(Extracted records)
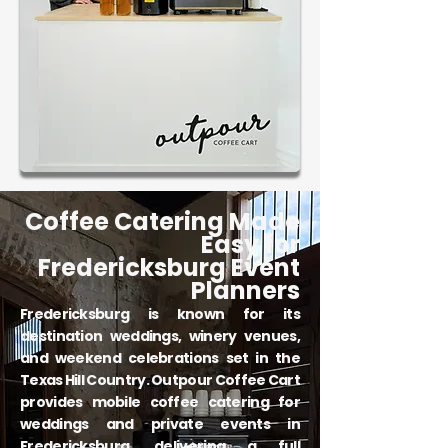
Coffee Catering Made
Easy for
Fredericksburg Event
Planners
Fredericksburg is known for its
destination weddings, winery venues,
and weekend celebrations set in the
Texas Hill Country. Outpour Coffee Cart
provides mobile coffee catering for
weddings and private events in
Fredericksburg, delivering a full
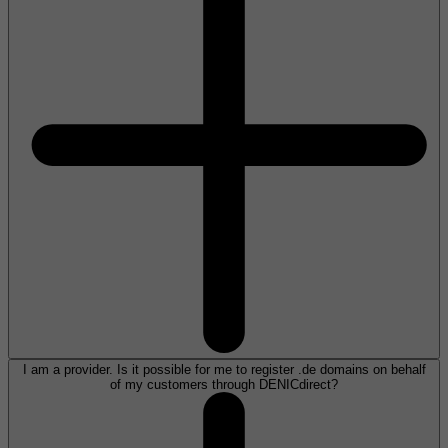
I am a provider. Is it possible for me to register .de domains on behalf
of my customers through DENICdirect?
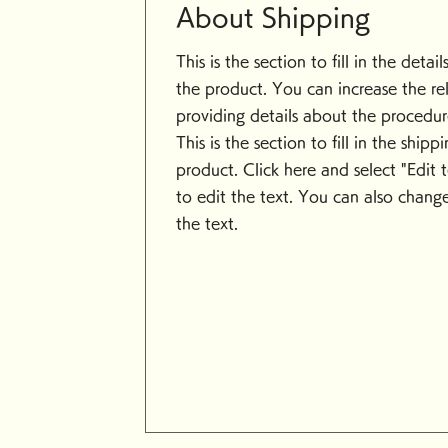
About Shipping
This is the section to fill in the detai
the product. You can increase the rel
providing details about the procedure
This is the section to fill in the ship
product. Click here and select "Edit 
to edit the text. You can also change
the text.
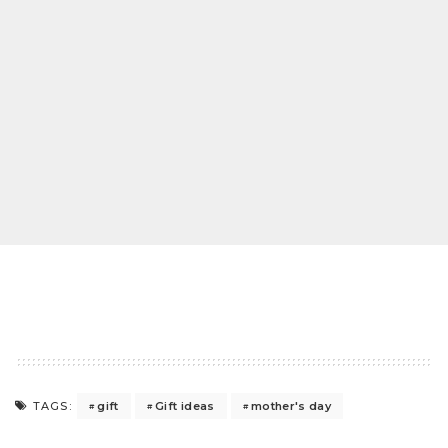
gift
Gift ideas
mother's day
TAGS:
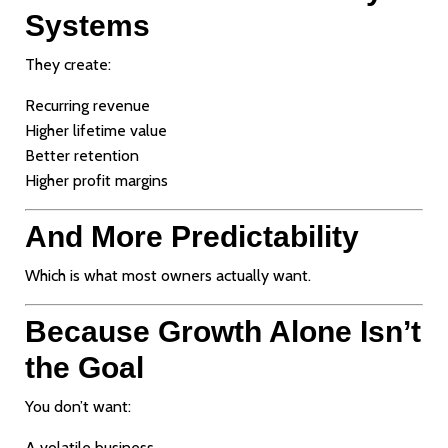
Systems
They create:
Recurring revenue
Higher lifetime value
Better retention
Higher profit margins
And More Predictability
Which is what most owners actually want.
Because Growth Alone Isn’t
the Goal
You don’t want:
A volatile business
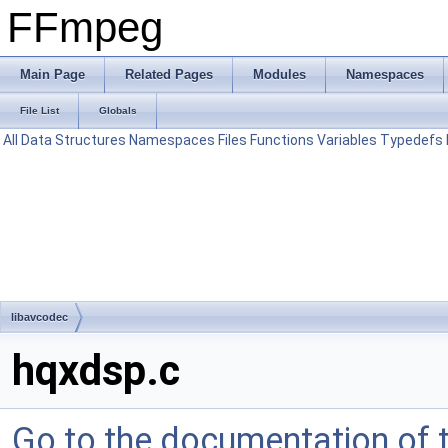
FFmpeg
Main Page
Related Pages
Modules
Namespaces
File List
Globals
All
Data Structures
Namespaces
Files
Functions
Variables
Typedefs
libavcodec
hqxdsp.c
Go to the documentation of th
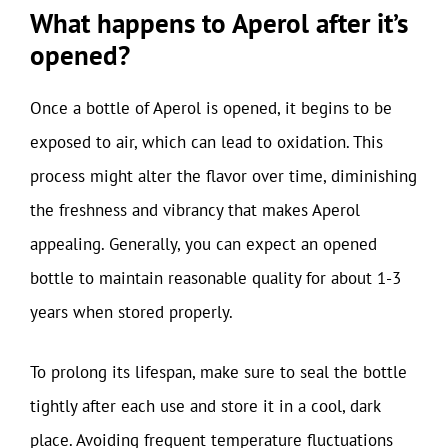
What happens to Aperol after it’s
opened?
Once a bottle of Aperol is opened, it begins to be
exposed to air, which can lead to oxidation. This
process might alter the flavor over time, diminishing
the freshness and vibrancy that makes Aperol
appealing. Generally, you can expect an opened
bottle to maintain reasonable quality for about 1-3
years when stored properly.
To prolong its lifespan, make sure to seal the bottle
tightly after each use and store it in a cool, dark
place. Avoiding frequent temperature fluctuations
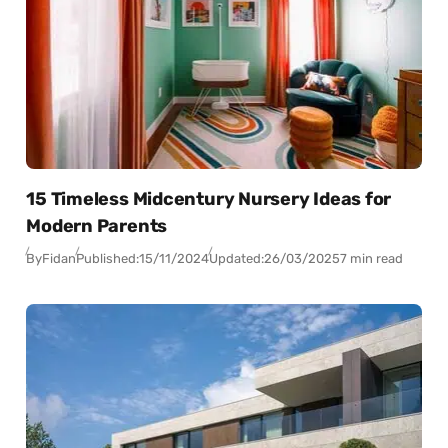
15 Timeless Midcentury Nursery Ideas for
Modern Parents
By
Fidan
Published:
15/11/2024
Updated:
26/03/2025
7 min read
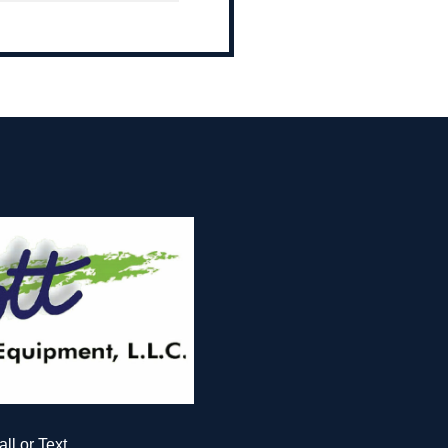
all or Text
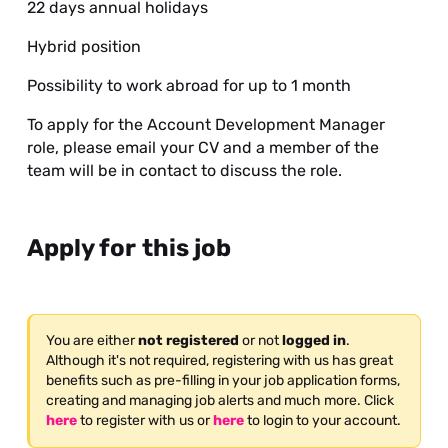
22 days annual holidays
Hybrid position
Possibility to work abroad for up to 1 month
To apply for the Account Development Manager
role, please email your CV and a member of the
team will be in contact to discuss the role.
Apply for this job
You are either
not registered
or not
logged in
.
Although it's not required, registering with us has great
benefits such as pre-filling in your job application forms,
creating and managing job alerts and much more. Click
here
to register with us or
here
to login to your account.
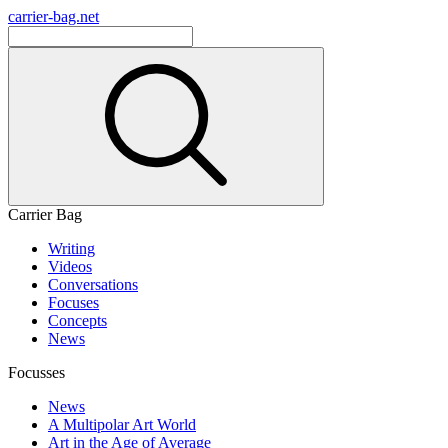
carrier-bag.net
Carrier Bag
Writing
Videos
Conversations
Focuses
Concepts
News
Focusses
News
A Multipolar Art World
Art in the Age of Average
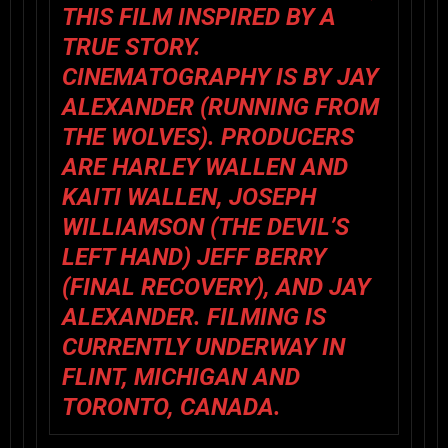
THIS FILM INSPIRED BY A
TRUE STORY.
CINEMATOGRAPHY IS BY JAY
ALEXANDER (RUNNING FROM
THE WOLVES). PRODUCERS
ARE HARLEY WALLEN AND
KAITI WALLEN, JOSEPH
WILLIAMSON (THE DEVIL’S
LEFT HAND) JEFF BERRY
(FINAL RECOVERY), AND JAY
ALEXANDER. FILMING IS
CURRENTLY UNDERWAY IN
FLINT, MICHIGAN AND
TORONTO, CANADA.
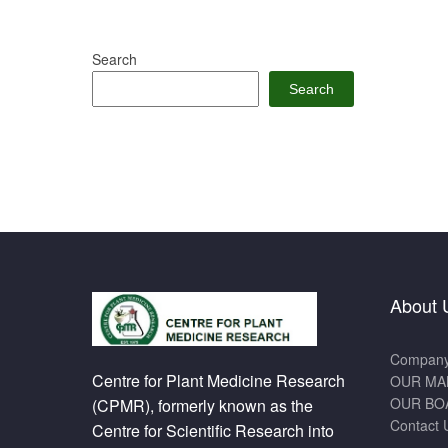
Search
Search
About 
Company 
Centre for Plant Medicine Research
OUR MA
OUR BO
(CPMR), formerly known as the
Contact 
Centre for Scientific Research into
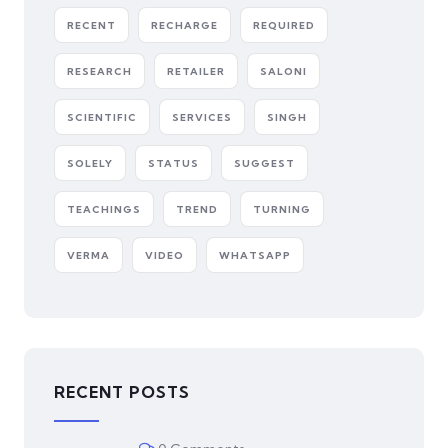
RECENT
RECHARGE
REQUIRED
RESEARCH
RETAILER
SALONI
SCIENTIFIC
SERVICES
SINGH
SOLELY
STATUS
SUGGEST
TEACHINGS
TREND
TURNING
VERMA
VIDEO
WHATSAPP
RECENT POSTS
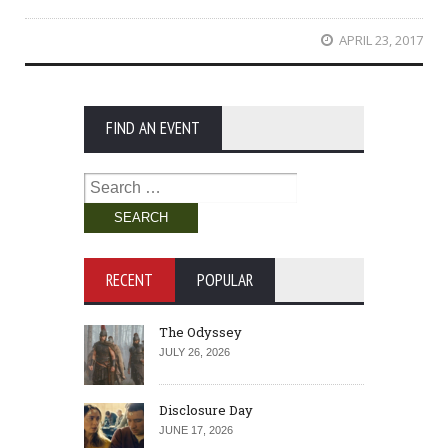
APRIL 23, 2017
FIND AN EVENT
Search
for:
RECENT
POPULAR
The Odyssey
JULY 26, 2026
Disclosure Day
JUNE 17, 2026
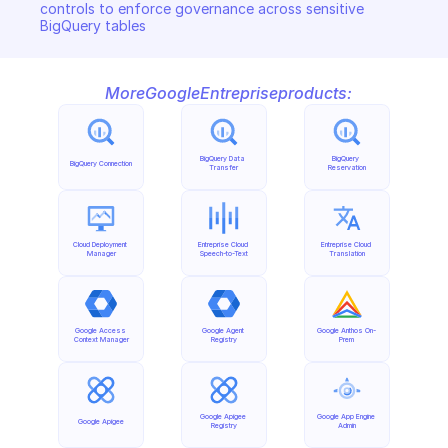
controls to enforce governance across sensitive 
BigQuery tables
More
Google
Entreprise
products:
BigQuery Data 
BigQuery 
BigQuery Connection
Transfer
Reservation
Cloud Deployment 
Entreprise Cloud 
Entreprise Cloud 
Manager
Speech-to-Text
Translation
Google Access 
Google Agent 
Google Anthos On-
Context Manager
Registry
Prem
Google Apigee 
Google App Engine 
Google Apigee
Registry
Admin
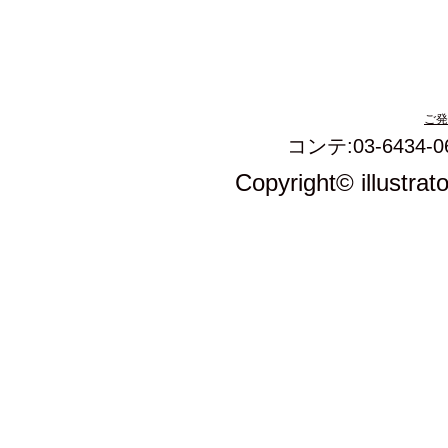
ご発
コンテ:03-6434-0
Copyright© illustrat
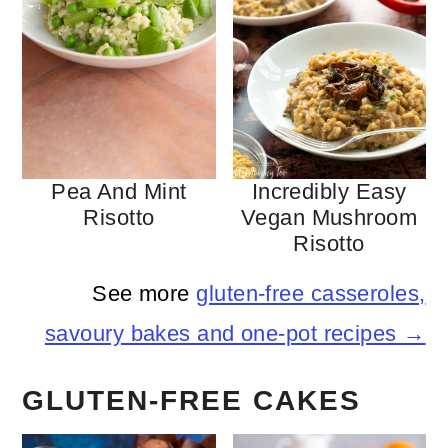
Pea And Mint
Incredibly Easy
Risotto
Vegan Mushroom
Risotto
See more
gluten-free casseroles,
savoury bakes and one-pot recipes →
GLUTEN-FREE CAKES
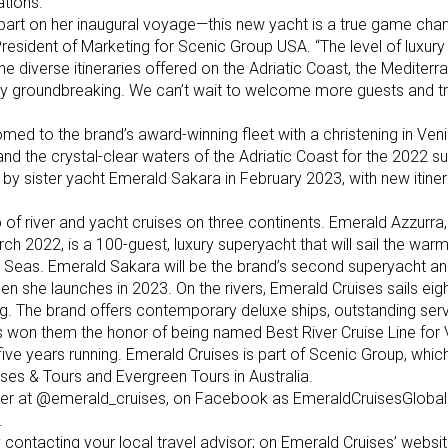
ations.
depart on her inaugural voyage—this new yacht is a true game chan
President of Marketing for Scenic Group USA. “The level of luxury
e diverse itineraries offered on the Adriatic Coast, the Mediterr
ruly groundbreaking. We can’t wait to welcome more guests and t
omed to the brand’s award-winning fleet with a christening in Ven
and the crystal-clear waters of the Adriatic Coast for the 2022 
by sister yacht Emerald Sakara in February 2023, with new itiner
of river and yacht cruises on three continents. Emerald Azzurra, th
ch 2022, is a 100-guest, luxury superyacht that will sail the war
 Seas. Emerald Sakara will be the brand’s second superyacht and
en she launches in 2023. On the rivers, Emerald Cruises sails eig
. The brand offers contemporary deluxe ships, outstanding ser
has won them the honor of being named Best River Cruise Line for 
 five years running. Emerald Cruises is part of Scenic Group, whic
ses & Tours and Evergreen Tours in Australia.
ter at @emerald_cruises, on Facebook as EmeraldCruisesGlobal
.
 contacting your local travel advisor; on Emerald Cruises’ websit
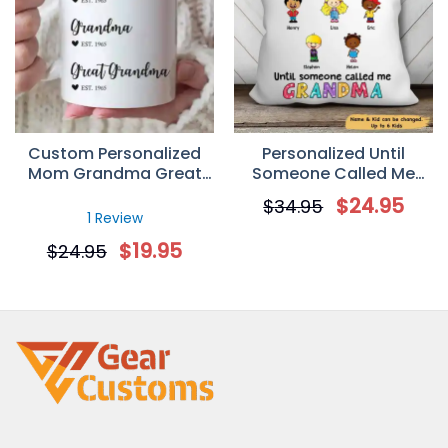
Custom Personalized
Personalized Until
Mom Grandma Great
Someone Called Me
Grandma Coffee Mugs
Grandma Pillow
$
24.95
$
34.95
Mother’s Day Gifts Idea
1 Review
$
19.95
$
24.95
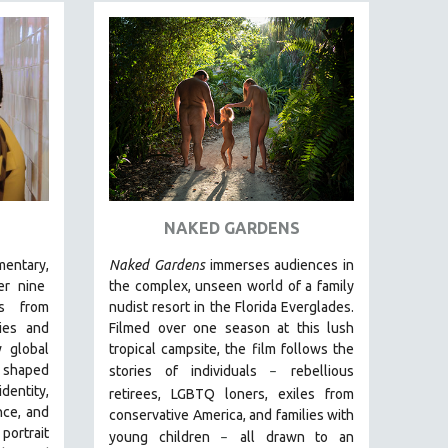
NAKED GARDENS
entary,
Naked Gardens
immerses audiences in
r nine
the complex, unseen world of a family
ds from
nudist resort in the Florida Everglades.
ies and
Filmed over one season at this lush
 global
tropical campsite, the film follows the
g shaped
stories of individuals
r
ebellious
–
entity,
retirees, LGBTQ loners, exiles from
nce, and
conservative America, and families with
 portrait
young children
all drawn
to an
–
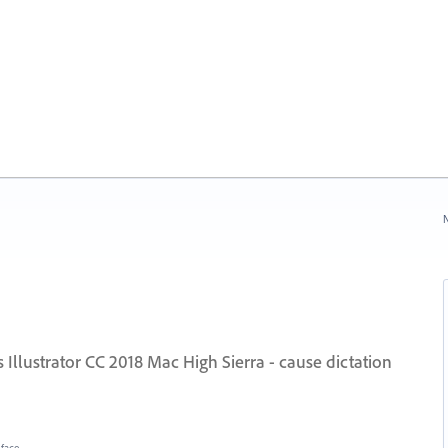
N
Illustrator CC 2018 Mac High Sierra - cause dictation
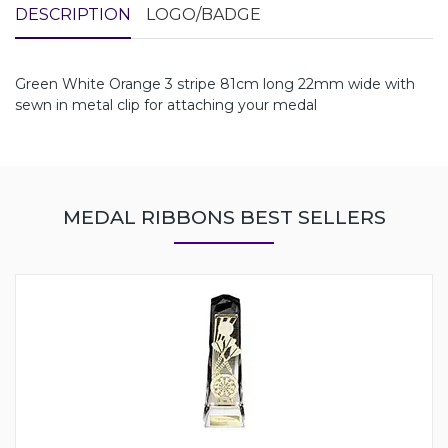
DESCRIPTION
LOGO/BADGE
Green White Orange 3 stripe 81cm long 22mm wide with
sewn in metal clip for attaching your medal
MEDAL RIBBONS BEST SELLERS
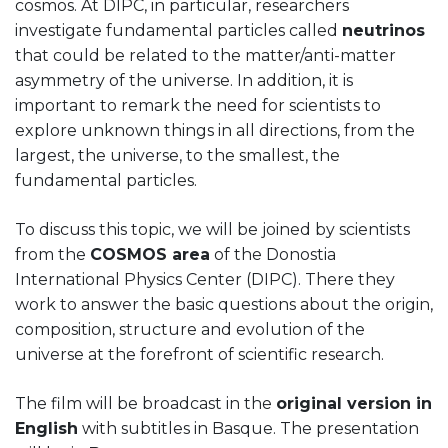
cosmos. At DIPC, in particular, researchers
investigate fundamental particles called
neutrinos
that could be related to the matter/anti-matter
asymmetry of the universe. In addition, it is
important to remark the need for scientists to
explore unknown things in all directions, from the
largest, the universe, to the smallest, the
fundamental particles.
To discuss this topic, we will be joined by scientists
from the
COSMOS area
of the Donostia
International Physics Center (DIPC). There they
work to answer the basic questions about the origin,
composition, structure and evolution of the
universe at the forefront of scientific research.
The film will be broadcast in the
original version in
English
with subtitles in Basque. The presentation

REQUIRED ACTION
If a line of the data holds the string "Adriatic", list it.

RESULT FOR THIS TASK
e diverse itineraries offered on the Adriatic Coast, the Mediterr
and the crystal-clear waters of the Adriatic Coast for the 2022 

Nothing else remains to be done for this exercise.